E se allora le era bastato smettere di piangere per far di nuovo brillare il sole, sapeva che questa volta non sarebbe stato sufficiente.

È facile decidere di fuggire dalla tristezza, è umano scendere a compromessi per evitarla, per estirparla dal nostro animo.

Ma non è possibile fuggire dalla felicità. C'è qualcosa di profondamente egoistico, intrinseco alla natura umana stessa e alla sua sopravvivenza che porta chiunque a cercare la felicità. A svegliarsi al mattino per cominciare a rincorrerla, per lottare per averla e per mantenerla, a lottare doppiamente – o morire – quando si perde.

Ed Emeraude, a cui avevano tolto il diritto di essere una donna, si comportò come una bambina.

Non volle rinunciare a nulla.

Non volle distruggere Sephiro per la propria felicità, ma non volle neppure perderla.

E così la principessa Emeraude decise che, se non poteva lasciare che la felicità l'accompagnasse nella vita, l'avrebbe avuta come compagna nella morte.

Clef capì. Subito. Cercò di dissuaderla, ma sapeva con inoppugnabile certezza che Emeraude non avrebbe mai cambiato idea. Lo sapeva con la certezza di chi pone il proprio dovere davanti alla sua stessa vita. E capì anche che questo ultimo atto non era solo per Sephiro: era anche l'ultimo disperato tentativo di essere felice.

Zagart era un uomo. Un uomo innamorato. E un sacerdote guerriero. Il suo dovere era di proteggere Emeraude. Per lui Sephiro poteva anche sparire. Perché lui che aveva visto Emeraude nella principessa fanciulla, aveva visto la donna e non aveva visto Sephiro.

Dicono che lottò valorosamente e che una lacrima solcò il suo viso quando cadde, rimproverandosi di aver fallito sia come uomo innamorato che come sacerdote e sussurrando al vento il suo amore per Emeraude. Il cielo era nero sopra di lui, i tuoni squarciavano l'aria e i fulmini tagliavano il cielo.
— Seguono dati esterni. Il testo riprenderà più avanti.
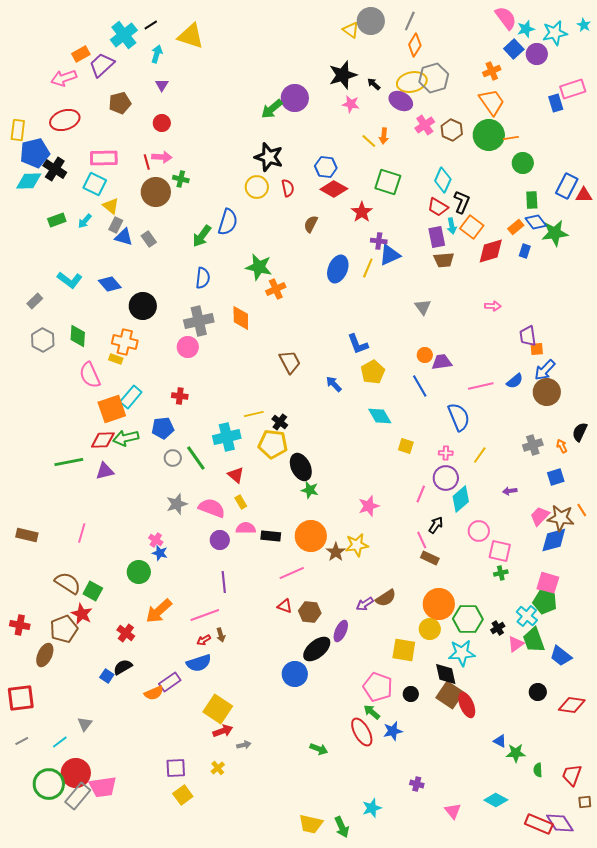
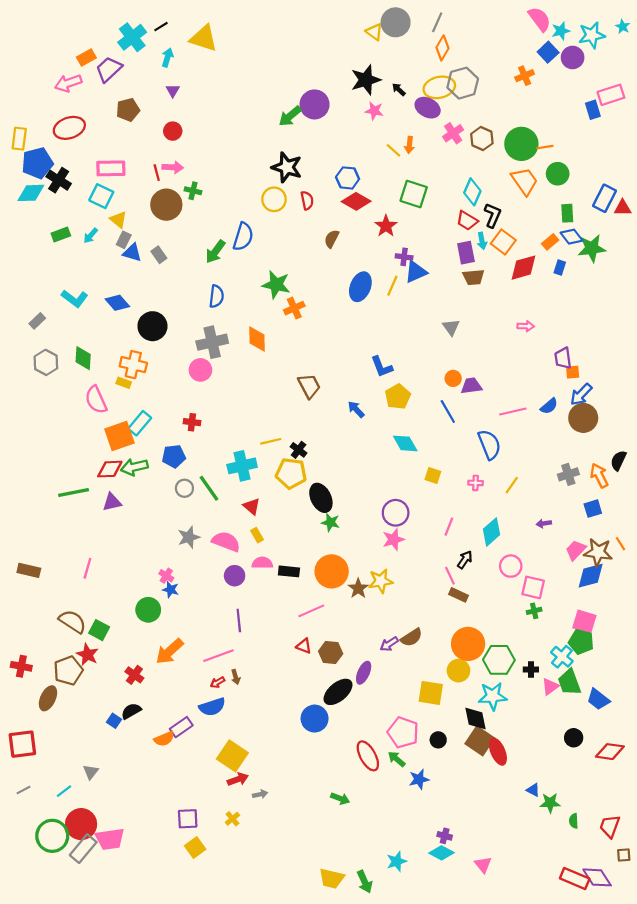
orange trapezoid: (492, 102) -> (525, 181), moved
orange arrow: (562, 446) -> (599, 475), size x1.6
purple circle: (446, 478) -> (396, 513), moved
black cross: (498, 628) -> (531, 670), turned 32
red ellipse: (362, 732) -> (368, 756), moved
cyan diamond: (496, 800) -> (441, 853), moved

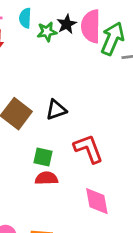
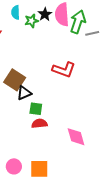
black triangle: (56, 110) -> (24, 93), moved
red L-shape: (88, 149) -> (64, 70), moved, turned 135

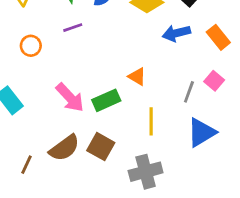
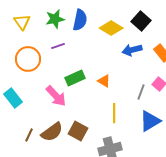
orange circle: (31, 46) -> (28, 59), size x1.6
green rectangle: (106, 100) -> (75, 78), moved
brown line: (27, 165) -> (29, 135), moved

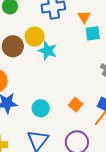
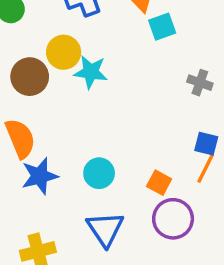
orange square: (76, 105) -> (159, 183), moved

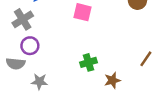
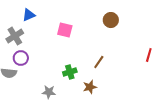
brown line: (146, 59) -> (99, 62), moved
gray star: (39, 82) -> (49, 92), moved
Dicono che Emeraude sorridesse quando cadde sul suo amato. Dopo essersi lanciata sulla spada che brandivano le tre ragazze venute da un altro mondo, in un gesto che sarebbe parso un abbraccio e un ringraziamento se non fosse stato macchiato da tanto sangue.

Dicono che dopo Emeraude molte cose cambiarono. Dicono che chi le successe non accettò quell'enorme sacrificio, ma chiese ad ogni abitante di unire i loro piccoli grandi mondi per costruire nuovamente Sephiro. A ognuno l'onere e l'onore per la propria terra.

E, infine, dicono anche che Sephiro tornò allo stesso splendore in cui viveva ai tempi di Emeraude e di Zagart.

Ma della Foresta del Silenzio rimase solo la leggenda.